- [Exercise brief]:
Copy out all lines from the entries below in which "Void" occurs.

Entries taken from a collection
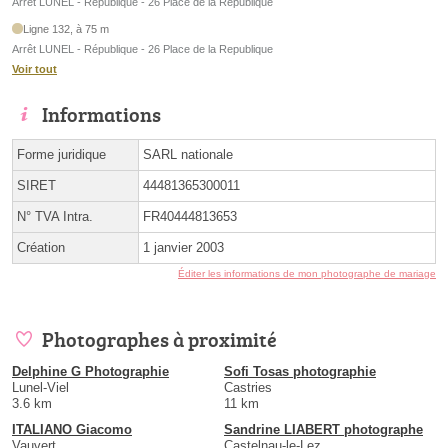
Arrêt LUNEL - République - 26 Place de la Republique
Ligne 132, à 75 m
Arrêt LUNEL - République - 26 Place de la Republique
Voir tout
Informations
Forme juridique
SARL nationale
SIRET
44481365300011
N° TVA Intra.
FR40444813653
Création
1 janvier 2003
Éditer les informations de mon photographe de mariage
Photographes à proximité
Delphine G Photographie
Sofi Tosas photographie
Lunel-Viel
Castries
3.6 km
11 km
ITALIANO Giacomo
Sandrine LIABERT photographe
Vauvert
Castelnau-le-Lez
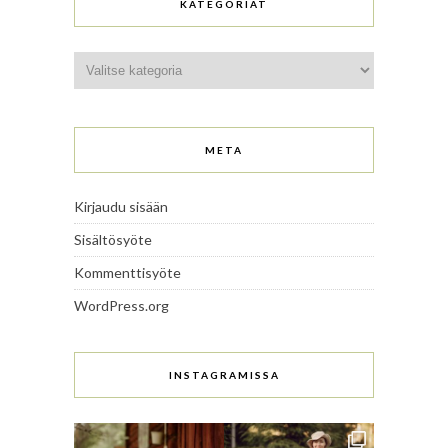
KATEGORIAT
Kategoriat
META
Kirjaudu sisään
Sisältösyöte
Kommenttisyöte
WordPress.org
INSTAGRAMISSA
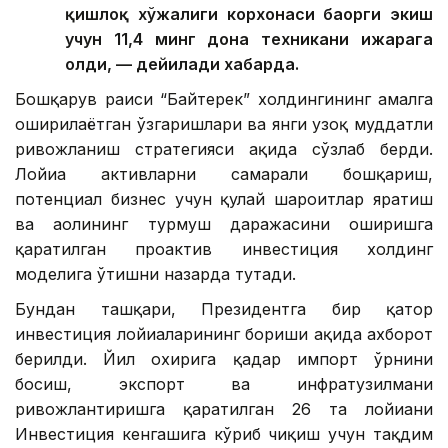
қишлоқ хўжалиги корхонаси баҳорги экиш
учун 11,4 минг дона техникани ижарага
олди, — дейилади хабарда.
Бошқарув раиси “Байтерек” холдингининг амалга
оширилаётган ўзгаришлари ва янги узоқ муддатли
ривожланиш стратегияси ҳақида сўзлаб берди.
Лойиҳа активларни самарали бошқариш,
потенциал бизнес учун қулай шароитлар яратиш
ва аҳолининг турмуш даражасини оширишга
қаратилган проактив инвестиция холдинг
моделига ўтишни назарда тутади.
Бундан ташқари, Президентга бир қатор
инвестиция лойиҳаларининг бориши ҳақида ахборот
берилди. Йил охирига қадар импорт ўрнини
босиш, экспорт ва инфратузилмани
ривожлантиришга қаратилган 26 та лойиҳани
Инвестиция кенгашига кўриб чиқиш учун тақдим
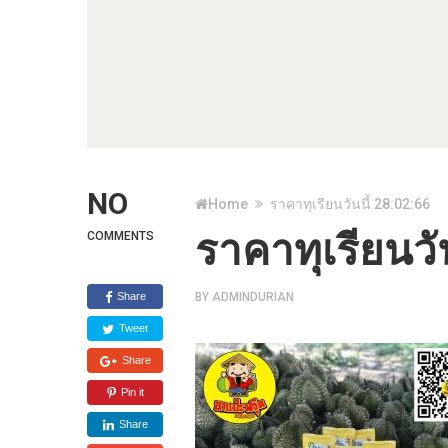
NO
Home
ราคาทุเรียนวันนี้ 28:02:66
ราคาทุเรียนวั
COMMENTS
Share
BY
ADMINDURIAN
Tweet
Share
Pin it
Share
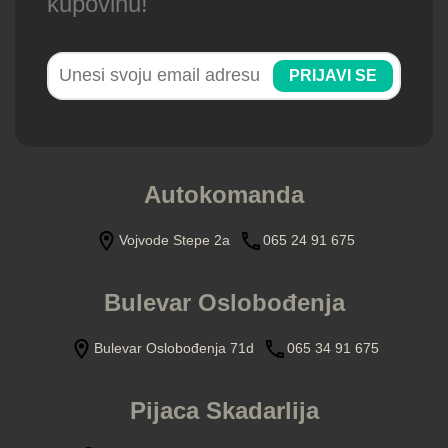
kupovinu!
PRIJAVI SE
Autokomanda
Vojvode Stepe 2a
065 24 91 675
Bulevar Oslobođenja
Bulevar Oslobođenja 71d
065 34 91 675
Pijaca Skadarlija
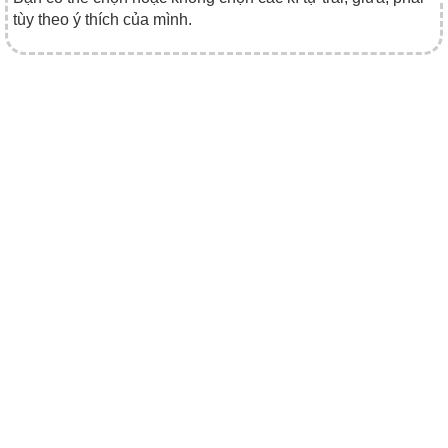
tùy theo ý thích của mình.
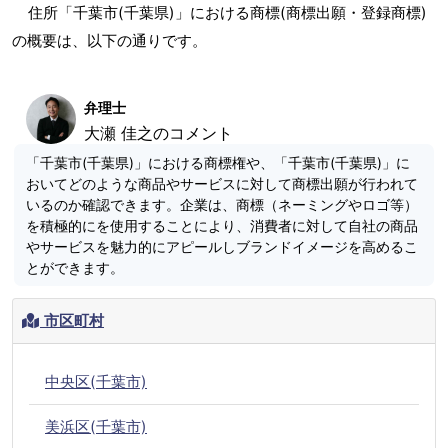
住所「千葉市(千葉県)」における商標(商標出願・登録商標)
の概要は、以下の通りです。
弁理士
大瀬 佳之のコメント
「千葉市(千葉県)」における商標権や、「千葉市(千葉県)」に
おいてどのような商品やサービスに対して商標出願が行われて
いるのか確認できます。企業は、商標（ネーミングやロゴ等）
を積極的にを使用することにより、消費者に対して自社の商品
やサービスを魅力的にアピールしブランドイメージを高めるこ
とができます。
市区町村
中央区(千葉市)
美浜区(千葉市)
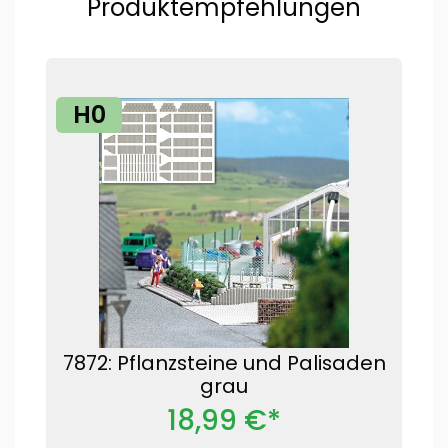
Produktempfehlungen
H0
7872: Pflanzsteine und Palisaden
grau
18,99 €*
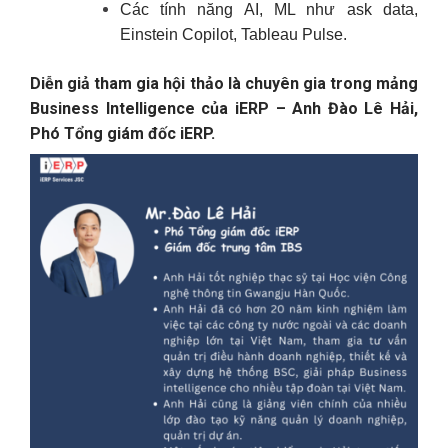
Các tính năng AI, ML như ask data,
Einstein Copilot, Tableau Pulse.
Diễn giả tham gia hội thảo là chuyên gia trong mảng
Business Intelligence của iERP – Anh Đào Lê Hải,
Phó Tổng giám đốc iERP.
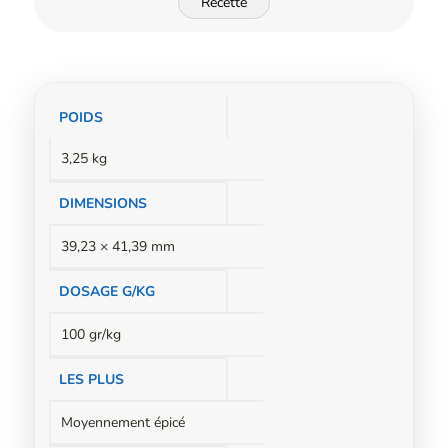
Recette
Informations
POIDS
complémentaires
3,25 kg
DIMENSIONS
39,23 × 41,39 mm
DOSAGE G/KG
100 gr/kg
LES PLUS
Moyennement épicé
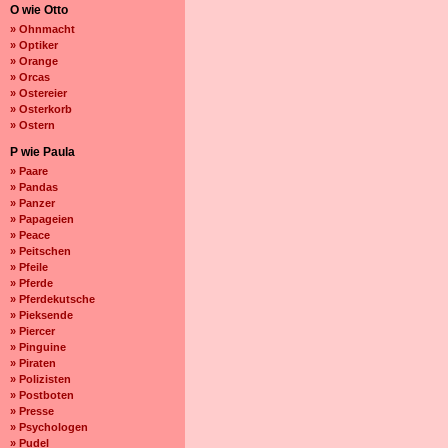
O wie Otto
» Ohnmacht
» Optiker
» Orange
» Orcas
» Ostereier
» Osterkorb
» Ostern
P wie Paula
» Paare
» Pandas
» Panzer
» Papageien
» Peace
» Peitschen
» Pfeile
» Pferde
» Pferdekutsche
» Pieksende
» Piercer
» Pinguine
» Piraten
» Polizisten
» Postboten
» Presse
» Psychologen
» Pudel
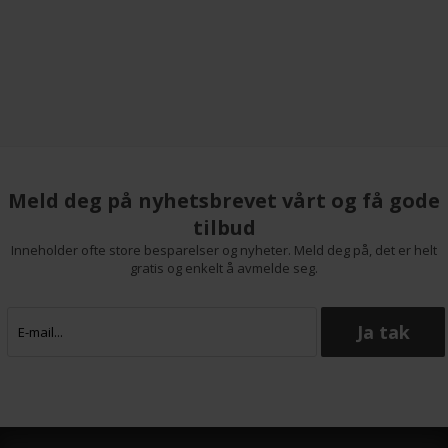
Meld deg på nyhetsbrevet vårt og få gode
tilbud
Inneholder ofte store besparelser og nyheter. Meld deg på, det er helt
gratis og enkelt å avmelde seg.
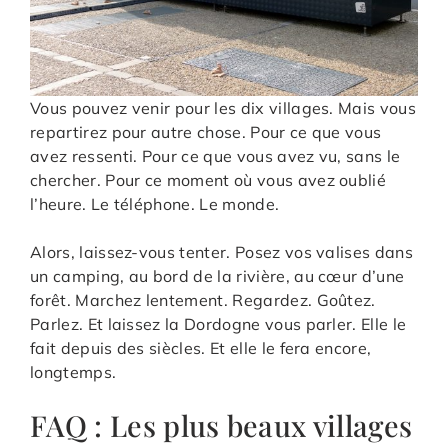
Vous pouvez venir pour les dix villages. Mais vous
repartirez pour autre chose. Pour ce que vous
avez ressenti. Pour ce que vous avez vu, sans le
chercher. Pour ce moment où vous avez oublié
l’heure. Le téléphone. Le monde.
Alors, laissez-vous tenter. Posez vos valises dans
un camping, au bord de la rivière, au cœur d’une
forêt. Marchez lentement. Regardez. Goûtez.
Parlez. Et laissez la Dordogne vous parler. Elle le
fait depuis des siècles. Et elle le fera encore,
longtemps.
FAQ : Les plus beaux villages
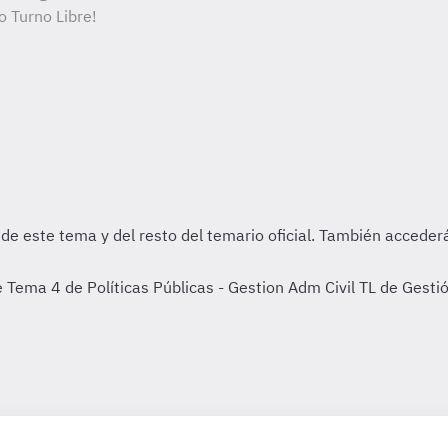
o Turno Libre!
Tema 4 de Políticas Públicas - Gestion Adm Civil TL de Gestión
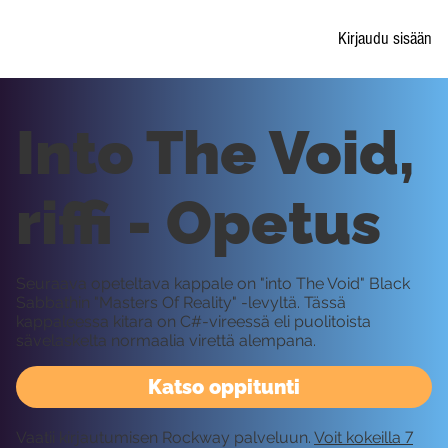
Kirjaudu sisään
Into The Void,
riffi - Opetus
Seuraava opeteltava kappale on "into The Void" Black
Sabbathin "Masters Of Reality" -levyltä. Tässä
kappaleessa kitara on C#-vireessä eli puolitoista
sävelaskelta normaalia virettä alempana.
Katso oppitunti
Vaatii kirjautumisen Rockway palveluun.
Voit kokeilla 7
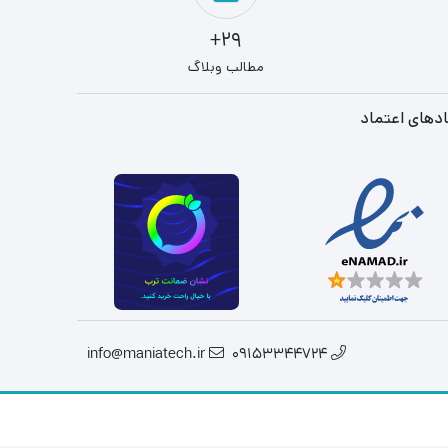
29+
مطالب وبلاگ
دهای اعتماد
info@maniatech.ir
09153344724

- [Task result]:
Into The Void,
Seuraava opeteltava kappale on "into The Void" Black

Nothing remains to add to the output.